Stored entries
----

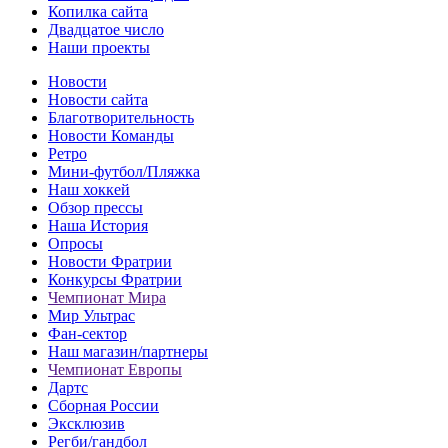
Копилка сайта
Двадцатое число
Наши проекты
Новости
Новости сайта
Благотворительность
Новости Команды
Ретро
Мини-футбол/Пляжка
Наш хоккей
Обзор прессы
Наша История
Опросы
Новости Фратрии
Конкурсы Фратрии
Чемпионат Мира
Мир Ультрас
Фан-cектор
Наш магазин/партнеры
Чемпионат Европы
Дартс
Сборная России
Эксклюзив
Регби/гандбол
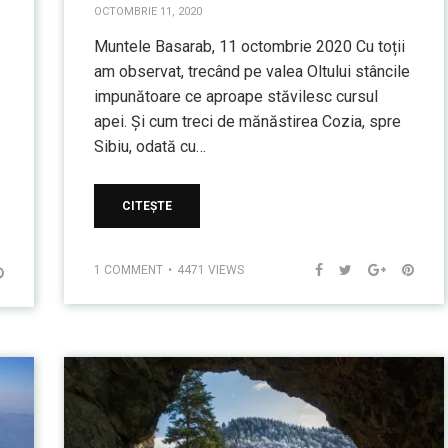
OCTOMBRIE 11, 2020
Muntele Basarab, 11 octombrie 2020 Cu toții
am observat, trecând pe valea Oltului stâncile
impunătoare ce aproape stăvilesc cursul
apei. Și cum treci de mănăstirea Cozia, spre
Sibiu, odată cu…
CITEȘTE
1 COMMENT
4471 VIEWS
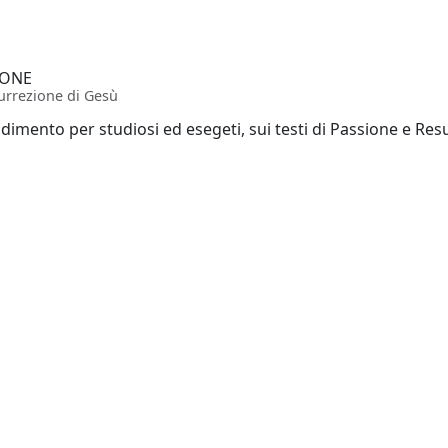
o
IONE
urrezione di Gesù
imento per studiosi ed esegeti, sui testi di Passione e Res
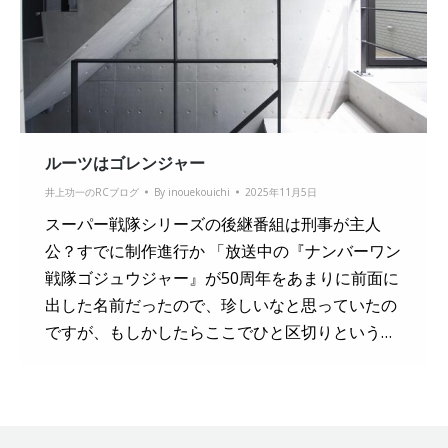
ルーツはゴレンジャー
井上功一のRCブログ
By
inouekouichi
2025年11月5日
スーパー戦隊シリーズの後継番組は刑事が主人
公？すでに制作進行か 「放送中の『ナンバーワン
戦隊ゴジュウジャー』が50周年をあまりに前面に
出した名前だったので、珍しいなと思っていたの
ですが、もしかしたらここでひと区切りという…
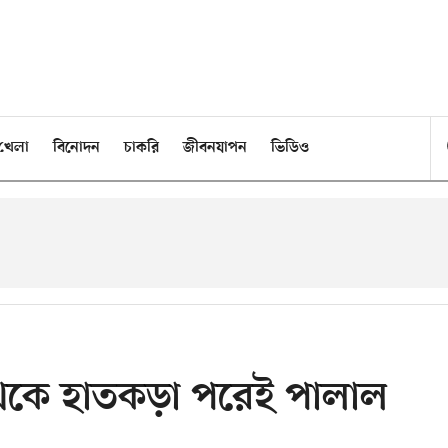
খেলা
বিনোদন
চাকরি
জীবনযাপন
ভিডিও
থেকে হাতকড়া পরেই পালাল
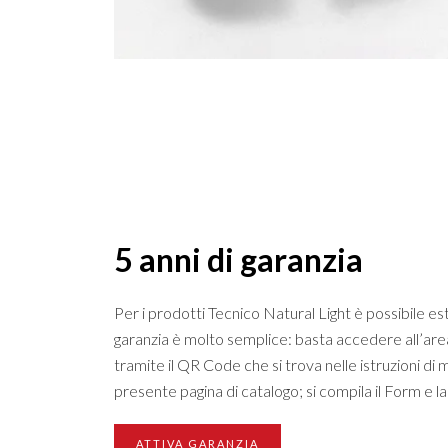
5 anni di garanzia
Per i prodotti Tecnico Natural Light è possibile es
garanzia è molto semplice: basta accedere all’are
tramite il QR Code che si trova nelle istruzioni di m
presente pagina di catalogo; si compila il Form e l
ATTIVA GARANZIA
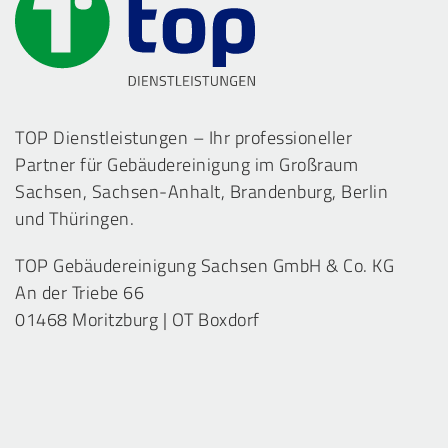
TOP Dienstleistungen – Ihr professioneller
Partner für Gebäudereinigung im Großraum
Sachsen, Sachsen-Anhalt, Brandenburg, Berlin
und Thüringen.
TOP Gebäudereinigung Sachsen GmbH & Co. KG
An der Triebe 66
01468 Moritzburg | OT Boxdorf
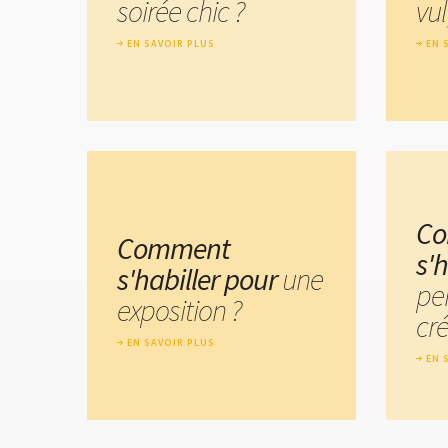
soirée chic ?
vu
EN SAVOIR PLUS
EN 
C
Comment
s'
s'habiller pour
une
pe
exposition ?
cré
EN SAVOIR PLUS
EN 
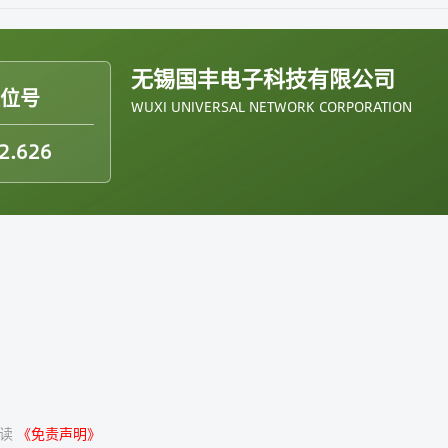
无锡国丰电子科技有限公司
展位号
WUXI UNIVERSAL NETWORK CORPORATION
2.626
阅读
《免责声明》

----

Reproduce the records verbatim, omitting all images they contain.

Written answer
Копилка сайта
Двадцатое число
Наши проекты
Новости
Новости сайта
Благотворительность
Новости Команды
Ретро
Мини-футбол/Пляжка
Наш хоккей
Обзор прессы
Наша История
Опросы
Новости Фратрии
Конкурсы Фратрии
Чемпионат Мира
Мир Ультрас
Фан-cектор
Наш магазин/партнеры
Чемпионат Европы
Дартс
Сборная России
Эксклюзив
Регби/гандбол
OCTOMBRIE 11, 2020
Muntele Basarab, 11 octombrie 2020 Cu toții
am observat, trecând pe valea Oltului stâncile
impunătoare ce aproape stăvilesc cursul
apei. Și cum treci de mănăstirea Cozia, spre
Sibiu, odată cu…
CITEȘTE
1 COMMENT
4471 VIEWS
o
IONE
urrezione di Gesù
imento per studiosi ed esegeti, sui testi di Passione e Res
ルーツはゴレンジャー
井上功一のRCブログ
By
inouekouichi
2025年11月5日
スーパー戦隊シリーズの後継番組は刑事が主人
公？すでに制作進行か 「放送中の『ナンバーワン
戦隊ゴジュウジャー』が50周年をあまりに前面に
出した名前だったので、珍しいなと思っていたの
ですが、もしかしたらここでひと区切りという…
খেলা
বিনোদন
চাকরি
জীবনযাপন
ভিডিও
থেকে হাতকড়া পরেই পালাল
5 anni di garanzia
Per i prodotti Tecnico Natural Light è possibile es
garanzia è molto semplice: basta accedere all’are
tramite il QR Code che si trova nelle istruzioni di m
presente pagina di catalogo; si compila il Form e l
ATTIVA GARANZIA
TOP Dienstleistungen – Ihr professioneller
Partner für Gebäudereinigung im Großraum
Sachsen, Sachsen-Anhalt, Brandenburg, Berlin
und Thüringen.
TOP Gebäudereinigung Sachsen GmbH & Co. KG
An der Triebe 66
01468 Moritzburg | OT Boxdorf
soirée chic ?
vu
EN SAVOIR PLUS
EN 
C
Comment
s'
s'habiller pour
une
pe
exposition ?
cré
EN SAVOIR PLUS
EN 
无锡国丰电子科技有限公司
展位号
WUXI UNIVERSAL NETWORK CORPORATION
2.626
阅读
《免责声明》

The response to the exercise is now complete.